→ **Aim of the exercise**: Copy each line of the records below that mentions the word "sent".

(Items listed in a dataset)
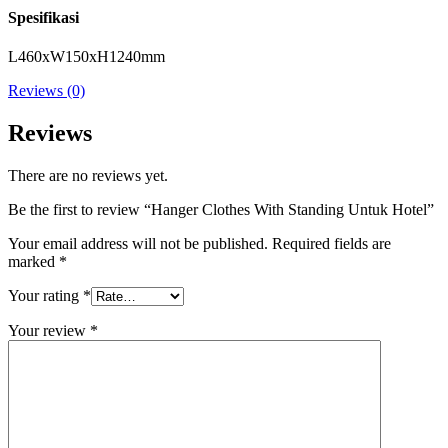
Spesifikasi
L460xW150xH1240mm
Reviews (0)
Reviews
There are no reviews yet.
Be the first to review “Hanger Clothes With Standing Untuk Hotel”
Your email address will not be published.
Required fields are
marked
*
Your rating
*
Your review
*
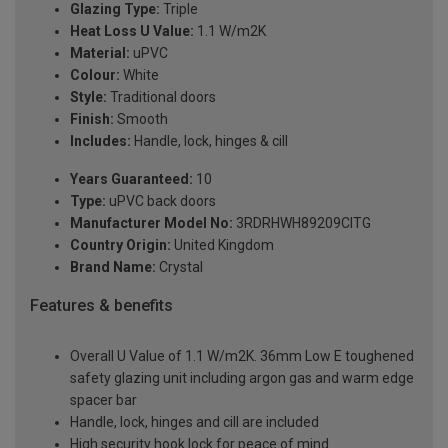
Glazing Type:
Triple
Heat Loss U Value:
1.1 W/m2K
Material:
uPVC
Colour:
White
Style:
Traditional doors
Finish:
Smooth
Includes:
Handle, lock, hinges & cill
Years Guaranteed:
10
Type:
uPVC back doors
Manufacturer Model No:
3RDRHWH89209ClTG
Country Origin:
United Kingdom
Brand Name:
Crystal
Features & benefits
Overall U Value of 1.1 W/m2K. 36mm Low E toughened
safety glazing unit including argon gas and warm edge
spacer bar
Handle, lock, hinges and cill are included
High security hook lock for peace of mind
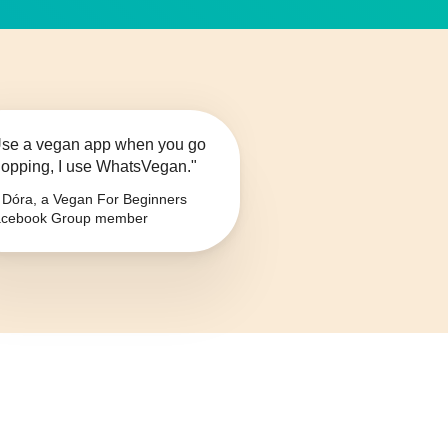
se a vegan app when you go
opping, I use WhatsVegan."
Dóra, a Vegan For Beginners
cebook Group member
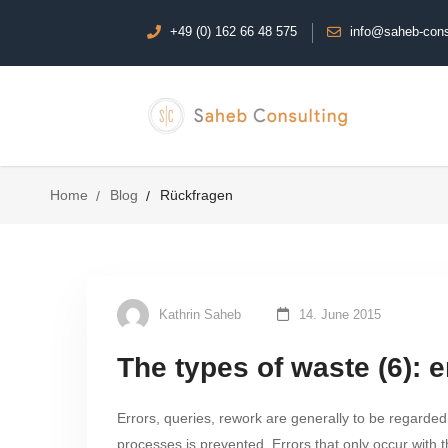
+49 (0) 162 66 48 575
info@saheb-cons
Home
Blog
Rückfragen
Kathrin Saheb
14. June 2015
The types of waste (6): e
Errors, queries, rework are generally to be regarded
processes is prevented. Errors that only occur with t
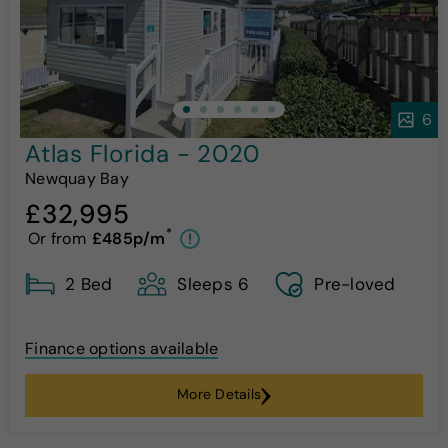
6
Atlas Florida - 2020
Newquay Bay
£32,995
*
Or from
£485p/m
!
2 Bed
Sleeps 6
Pre-loved
Finance options available
More Details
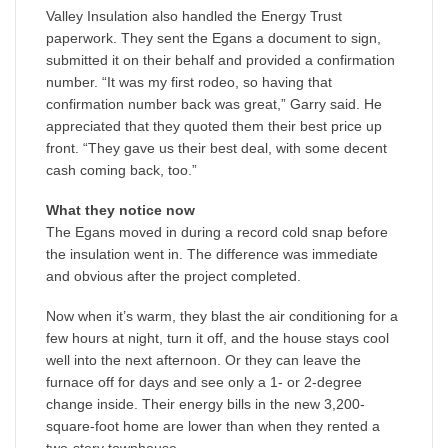
Valley Insulation also handled the Energy Trust
paperwork. They sent the Egans a document to sign,
submitted it on their behalf and provided a confirmation
number. “It was my first rodeo, so having that
confirmation number back was great,” Garry said. He
appreciated that they quoted them their best price up
front. “They gave us their best deal, with some decent
cash coming back, too.”
What they notice now
The Egans moved in during a record cold snap before
the insulation went in. The difference was immediate
and obvious after the project completed.
Now when it’s warm, they blast the air conditioning for a
few hours at night, turn it off, and the house stays cool
well into the next afternoon. Or they can leave the
furnace off for days and see only a 1- or 2-degree
change inside. Their energy bills in the new 3,200-
square-foot home are lower than when they rented a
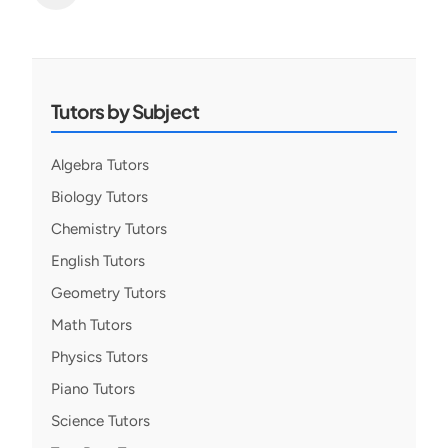
Posts
pagination
Tutors by Subject
Algebra Tutors
Biology Tutors
Chemistry Tutors
English Tutors
Geometry Tutors
Math Tutors
Physics Tutors
Piano Tutors
Science Tutors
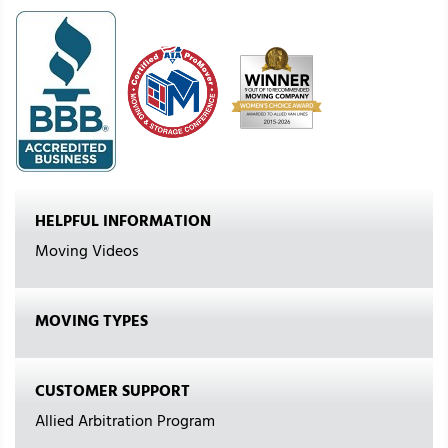
HELPFUL INFORMATION
Moving Videos
MOVING TYPES
CUSTOMER SUPPORT
Allied Arbitration Program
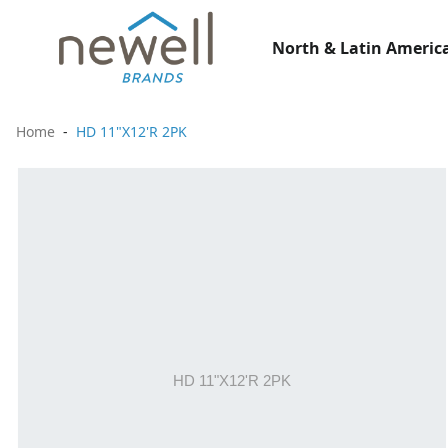
North & Latin America
Home
HD 11"X12'R 2PK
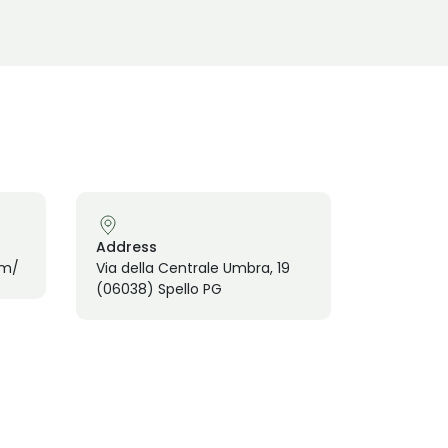
Address
om/
Via della Centrale Umbra, 19
(06038) Spello PG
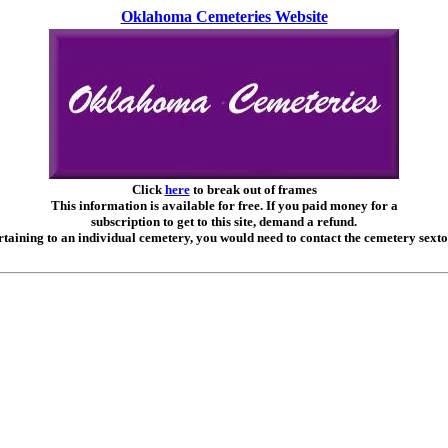
Oklahoma Cemeteries Website
Click
here
to break out of frames
This information is available for free. If you paid money for a
subscription to get to this site, demand a refund.
taining to an individual cemetery, you would need to contact the cemetery sexto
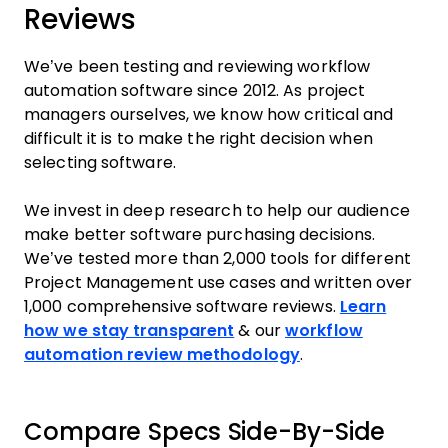
Reviews
We’ve been testing and reviewing workflow
automation software since 2012. As project
managers ourselves, we know how critical and
difficult it is to make the right decision when
selecting software.
We invest in deep research to help our audience
make better software purchasing decisions.
We’ve tested more than 2,000 tools for different
Project Management use cases and written over
1,000 comprehensive software reviews.
Learn
how we stay transparent
& our
workflow
automation review methodology
.
Compare Specs Side-By-Side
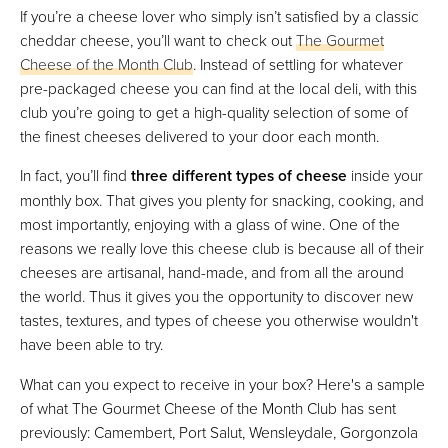
If you’re a cheese lover who simply isn’t satisfied by a classic
cheddar cheese, you’ll want to check out
The Gourmet
Cheese of the Month Club
. Instead of settling for whatever
pre-packaged cheese you can find at the local deli, with this
club you’re going to get a high-quality selection of some of
the finest cheeses delivered to your door each month.
In fact, you’ll find
three different types of cheese
inside your
monthly box. That gives you plenty for snacking, cooking, and
most importantly, enjoying with a glass of wine. One of the
reasons we really love this cheese club is because all of their
cheeses are artisanal, hand-made, and from all the around
the world. Thus it gives you the opportunity to discover new
tastes, textures, and types of cheese you otherwise wouldn't
have been able to try.
What can you expect to receive in your box? Here's a sample
of what The Gourmet Cheese of the Month Club has sent
previously: Camembert, Port Salut, Wensleydale, Gorgonzola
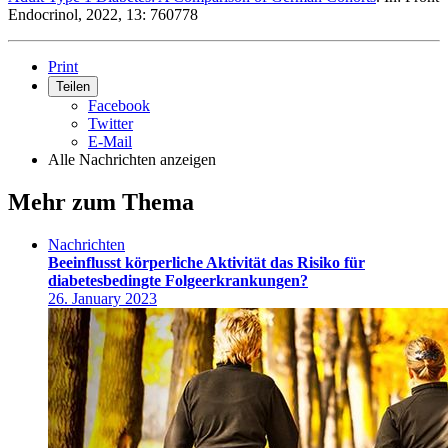
Endocrinol, 2022, 13: 760778
Print
Teilen
Facebook
Twitter
E-Mail
Alle Nachrichten anzeigen
Mehr zum Thema
Nachrichten
Beeinflusst körperliche Aktivität das Risiko für
diabetesbedingte Folgeerkrankungen?
26. January 2023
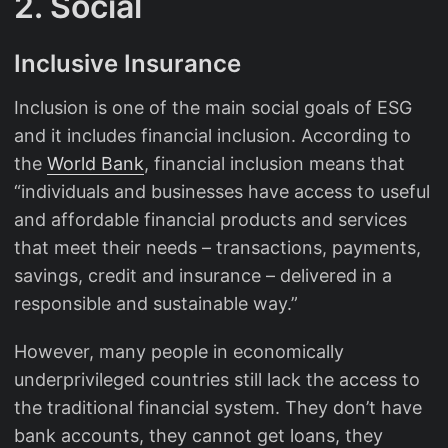
2. Social
Inclusive Insurance
Inclusion is one of the main social goals of ESG
and it includes financial inclusion. According to
the
World Bank
, financial inclusion means that
“individuals and businesses have access to useful
and affordable financial products and services
that meet their needs – transactions, payments,
savings, credit and insurance – delivered in a
responsible and sustainable way.”
However, many people in economically
underprivileged countries still lack the access to
the traditional financial system. They don’t have
bank accounts, they cannot get loans, they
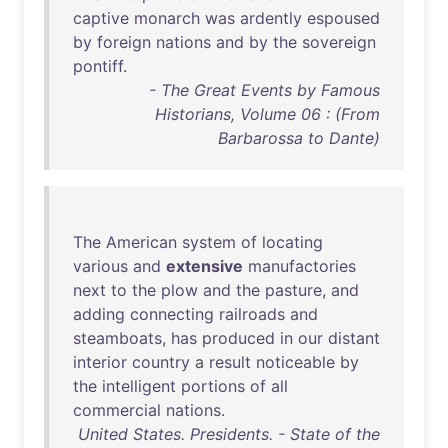
captive
monarch
was
ardently
espoused
by
foreign
nations
and
by
the
sovereign
pontiff
.
- The Great Events by Famous
Historians, Volume 06 : (From
Barbarossa to Dante)
The
American
system
of
locating
various
and
extensive
manufactories
next
to
the
plow
and
the
pasture
,
and
adding
connecting
railroads
and
steamboats
,
has
produced
in
our
distant
interior
country
a
result
noticeable
by
the
intelligent
portions
of
all
commercial
nations
.
United States. Presidents. - State of the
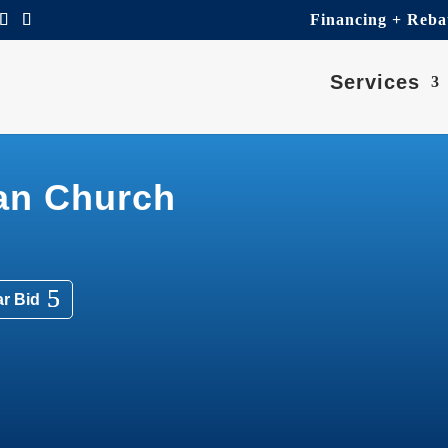
Financing + Reba
Services
ran Church
ar Bid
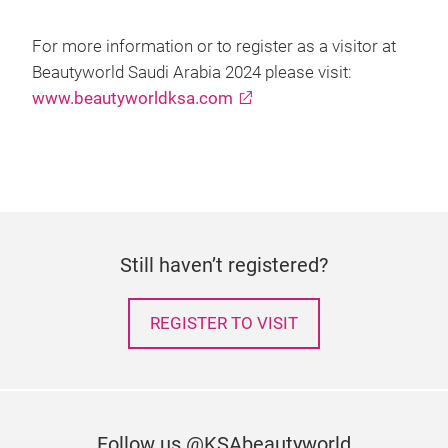
For more information or to register as a visitor at
Beautyworld Saudi Arabia 2024 please visit:
www.beautyworldksa.com
Still haven’t registered?
REGISTER TO VISIT
Follow us @KSAbeautyworld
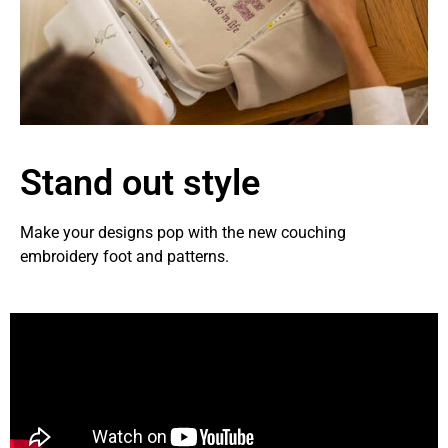
Stand out style
Make your designs pop with the new couching
embroidery foot and patterns.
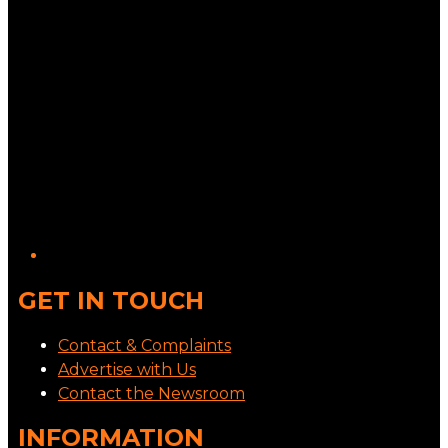
GET IN TOUCH
Contact & Complaints
Advertise with Us
Contact the Newsroom
INFORMATION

→ **Task solution**:
paperwork. They sent the Egans a document to sign,
of what The Gourmet Cheese of the Month Club has sent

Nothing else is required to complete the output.